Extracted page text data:
■ ■ ■ ■

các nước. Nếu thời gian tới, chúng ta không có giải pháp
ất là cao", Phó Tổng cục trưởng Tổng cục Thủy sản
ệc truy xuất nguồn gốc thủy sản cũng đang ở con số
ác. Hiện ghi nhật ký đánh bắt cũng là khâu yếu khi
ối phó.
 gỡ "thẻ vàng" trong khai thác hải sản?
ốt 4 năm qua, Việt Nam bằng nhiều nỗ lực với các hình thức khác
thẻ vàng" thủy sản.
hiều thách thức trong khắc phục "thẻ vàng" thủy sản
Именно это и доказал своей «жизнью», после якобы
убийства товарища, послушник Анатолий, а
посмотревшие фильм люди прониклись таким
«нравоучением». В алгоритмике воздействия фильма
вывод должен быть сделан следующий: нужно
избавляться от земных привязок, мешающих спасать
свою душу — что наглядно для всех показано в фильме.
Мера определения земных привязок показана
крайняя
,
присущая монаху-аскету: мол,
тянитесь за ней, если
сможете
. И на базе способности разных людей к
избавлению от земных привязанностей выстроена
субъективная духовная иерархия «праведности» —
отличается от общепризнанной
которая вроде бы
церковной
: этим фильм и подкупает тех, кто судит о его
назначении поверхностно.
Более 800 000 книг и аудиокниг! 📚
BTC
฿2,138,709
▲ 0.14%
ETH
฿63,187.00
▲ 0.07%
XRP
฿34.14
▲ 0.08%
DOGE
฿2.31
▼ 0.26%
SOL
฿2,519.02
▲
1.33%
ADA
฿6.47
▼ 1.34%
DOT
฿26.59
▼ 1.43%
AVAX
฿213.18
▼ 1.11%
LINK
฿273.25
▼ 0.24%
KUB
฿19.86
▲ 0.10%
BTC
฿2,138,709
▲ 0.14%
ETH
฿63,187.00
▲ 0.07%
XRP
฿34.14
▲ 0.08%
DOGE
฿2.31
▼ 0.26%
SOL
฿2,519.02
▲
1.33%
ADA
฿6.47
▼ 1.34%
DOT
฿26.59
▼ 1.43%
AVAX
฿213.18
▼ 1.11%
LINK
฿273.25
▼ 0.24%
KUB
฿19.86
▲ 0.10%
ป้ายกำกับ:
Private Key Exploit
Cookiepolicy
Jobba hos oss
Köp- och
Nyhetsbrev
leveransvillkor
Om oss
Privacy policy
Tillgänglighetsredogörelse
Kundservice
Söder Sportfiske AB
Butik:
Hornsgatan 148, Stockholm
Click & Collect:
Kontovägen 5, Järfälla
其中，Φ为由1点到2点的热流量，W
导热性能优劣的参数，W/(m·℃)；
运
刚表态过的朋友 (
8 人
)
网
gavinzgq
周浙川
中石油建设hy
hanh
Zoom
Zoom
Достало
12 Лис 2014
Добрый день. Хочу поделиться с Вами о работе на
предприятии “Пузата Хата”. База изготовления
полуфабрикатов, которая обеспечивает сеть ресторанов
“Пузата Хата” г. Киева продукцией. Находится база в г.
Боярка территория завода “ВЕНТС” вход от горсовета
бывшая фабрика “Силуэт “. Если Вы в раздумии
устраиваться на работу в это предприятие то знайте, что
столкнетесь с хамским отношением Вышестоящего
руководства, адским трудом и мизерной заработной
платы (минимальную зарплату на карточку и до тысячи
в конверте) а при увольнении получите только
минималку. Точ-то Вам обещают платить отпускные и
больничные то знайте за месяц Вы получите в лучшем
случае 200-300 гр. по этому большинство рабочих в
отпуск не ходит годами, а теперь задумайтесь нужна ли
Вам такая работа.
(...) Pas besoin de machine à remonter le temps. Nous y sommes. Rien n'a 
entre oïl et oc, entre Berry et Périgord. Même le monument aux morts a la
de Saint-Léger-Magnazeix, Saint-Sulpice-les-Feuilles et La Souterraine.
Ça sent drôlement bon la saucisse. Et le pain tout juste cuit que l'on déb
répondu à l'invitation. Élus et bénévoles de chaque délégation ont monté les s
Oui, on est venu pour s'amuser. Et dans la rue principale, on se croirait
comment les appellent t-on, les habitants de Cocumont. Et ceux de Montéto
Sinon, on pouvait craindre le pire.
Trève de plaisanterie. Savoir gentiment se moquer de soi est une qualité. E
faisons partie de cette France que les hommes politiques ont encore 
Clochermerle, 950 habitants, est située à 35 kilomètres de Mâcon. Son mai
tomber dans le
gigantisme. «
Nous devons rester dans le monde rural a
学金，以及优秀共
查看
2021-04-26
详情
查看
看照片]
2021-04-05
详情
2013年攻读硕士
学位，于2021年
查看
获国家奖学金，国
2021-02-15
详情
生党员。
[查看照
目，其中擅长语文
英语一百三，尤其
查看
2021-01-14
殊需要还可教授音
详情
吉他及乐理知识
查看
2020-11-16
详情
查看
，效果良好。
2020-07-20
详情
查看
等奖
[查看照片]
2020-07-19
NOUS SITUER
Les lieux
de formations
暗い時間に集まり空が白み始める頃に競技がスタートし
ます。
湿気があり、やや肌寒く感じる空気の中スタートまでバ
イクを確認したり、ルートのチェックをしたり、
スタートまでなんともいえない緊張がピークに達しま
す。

■ ■ ■ ■

* [To do]:
Search the records for the word "cũng", then list every line that has it.

* [Written response]:
ệc truy xuất nguồn gốc thủy sản cũng đang ở con số
ác. Hiện ghi nhật ký đánh bắt cũng là khâu yếu khi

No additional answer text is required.